脱出
私は洋館を出ると、バスで秀くんと連くんがいる病院に向かった。
「ごめんなさいごめんなさいごめんなさい」
病室に入ると、秀くんは連くんに向かって何度も謝り続けていた。
「あ…未来ちゃん、連は脳震盪を起こしただろうって、脳挫傷で言葉が話せなくなる可能性も捨てきれないって言われた」
「そんな…」
「僕が我を忘れて、連を殴り続けたせいだ」
「それは白の術で仕方なかったんだよ」
「でも、僕が殴り続けたから…間接的には僕のせいで…僕がもっと連を止めていれば…」
秀くんは頭を抱えて泣き出した。
「もし…もし、連くんが言葉が話せなくなっても、支え続けよう。
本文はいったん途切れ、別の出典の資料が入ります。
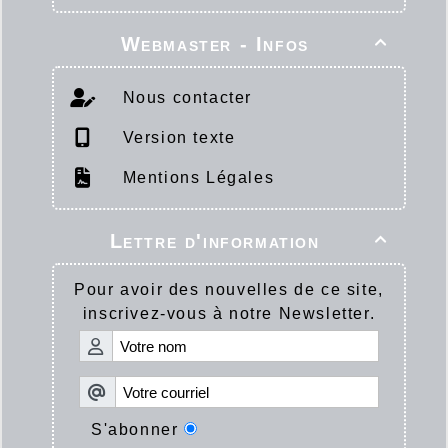
Webmaster - Infos

Nous contacter
Version texte
Mentions Légales
Lettre d'information

Pour avoir des nouvelles de ce site,
inscrivez-vous à notre Newsletter.
S'abonner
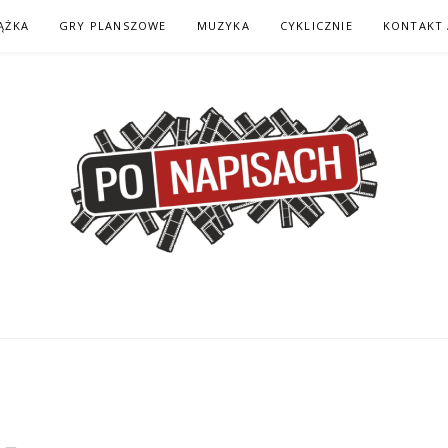
ĄŻKA
GRY PLANSZOWE
MUZYKA
CYKLICZNIE
KONTAKT 
H – KOMIKS – KSI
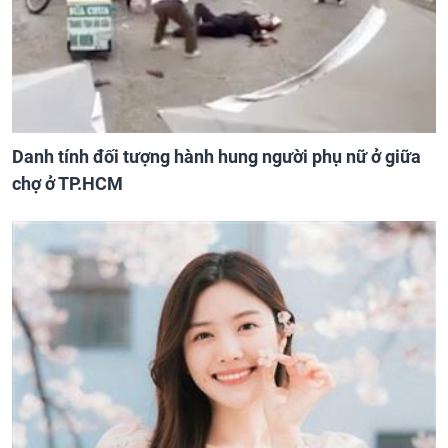
Danh tính đối tượng hành hung người phụ nữ ở giữa
chợ ở TP.HCM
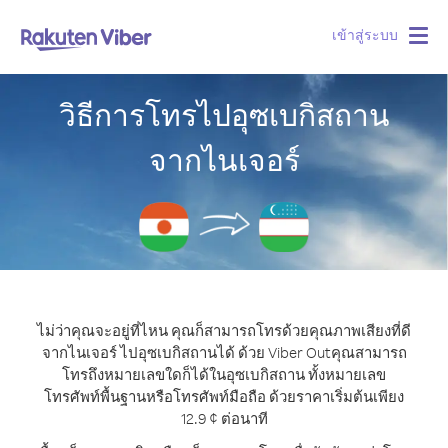
เข้าสู่ระบบ
Togg
navig
วิธีการโทรไปอุซเบกิสถาน
จากไนเจอร์
ไม่ว่าคุณจะอยู่ที่ไหน คุณก็สามารถโทรด้วยคุณภาพเสียงที่ดี
จากไนเจอร์ ไปอุซเบกิสถานได้ ด้วย Viber Out
คุณสามารถ
โทรถึงหมายเลขใดก็ได้ในอุซเบกิสถาน ทั้งหมายเลข
โทรศัพท์พื้นฐานหรือโทรศัพท์มือถือ ด้วยราคาเริ่มต้นเพียง
12.9 ¢ ต่อนาที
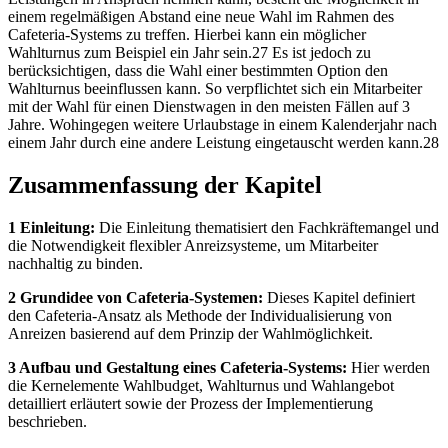
einem regelmäßigen Abstand eine neue Wahl im Rahmen des
Cafeteria-Systems zu treffen. Hierbei kann ein möglicher
Wahlturnus zum Beispiel ein Jahr sein.27 Es ist jedoch zu
berücksichtigen, dass die Wahl einer bestimmten Option den
Wahlturnus beeinflussen kann. So verpflichtet sich ein Mitarbeiter
mit der Wahl für einen Dienstwagen in den meisten Fällen auf 3
Jahre. Wohingegen weitere Urlaubstage in einem Kalenderjahr nach
einem Jahr durch eine andere Leistung eingetauscht werden kann.28
Zusammenfassung der Kapitel
1 Einleitung:
Die Einleitung thematisiert den Fachkräftemangel und
die Notwendigkeit flexibler Anreizsysteme, um Mitarbeiter
nachhaltig zu binden.
2 Grundidee von Cafeteria-Systemen:
Dieses Kapitel definiert
den Cafeteria-Ansatz als Methode der Individualisierung von
Anreizen basierend auf dem Prinzip der Wahlmöglichkeit.
3 Aufbau und Gestaltung eines Cafeteria-Systems:
Hier werden
die Kernelemente Wahlbudget, Wahlturnus und Wahlangebot
detailliert erläutert sowie der Prozess der Implementierung
beschrieben.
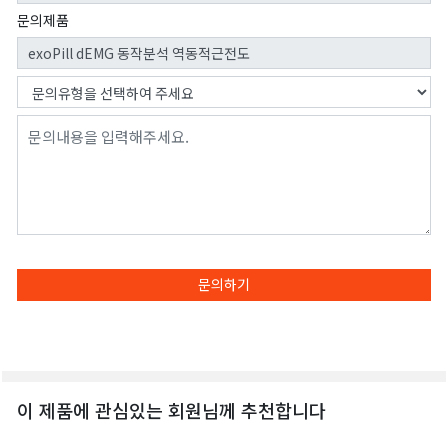
문의제품
문의하기
이 제품에 관심있는 회원님께 추천합니다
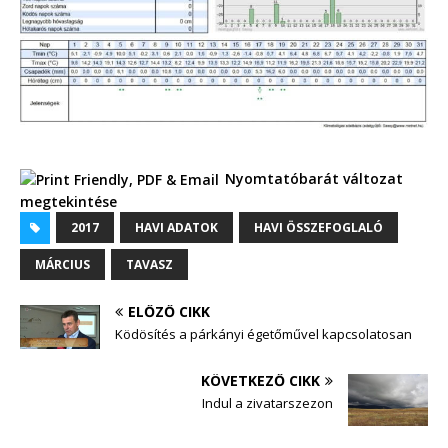
Nyomtatóbarát változat
megtekintése
2017
HAVI ADATOK
HAVI ÖSSZEFOGLALÓ
MÁRCIUS
TAVASZ
ELŐZŐ CIKK
Ködösítés a párkányi égetőművel kapcsolatosan
KÖVETKEZŐ CIKK
Indul a zivatarszezon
それが、私たちが連くんを本気で止めようとしなかった償いだよ」
「そんなことで、連が許してくれるわけないだろう…?」
「そうやって、自分で決めつけて、連くんの気持ちを知ろうとしないで、逆に連くんを追い詰めることになるかもしれないんだよ」
「連を追い詰める…?」
「秀くんが今、連くんと離れれば『自分があの時、洋館に行こうと言わなければ、友人関係が壊れることは無かった』って、自分を責めるかもしれない。『言葉が使えない自分は要らない存在だ』って勘違いするかもしれない。そうなったら、誰が幸せになれるの?」
「…」
秀くんは黙って私の話を聞いていた。
「だから、さ…連くんがどうなっても、支えよう」
秀くんはこくりと頷いた。
「うう…」
その時、連くんが目を覚ました。
「連くん!」
「連!」
私たちは、連くんの顔をじっと見つめる。次の言葉が紡ぎだされることを期待して。
「う…あう…あ…う」
連くんは言葉を発せなくなっていた。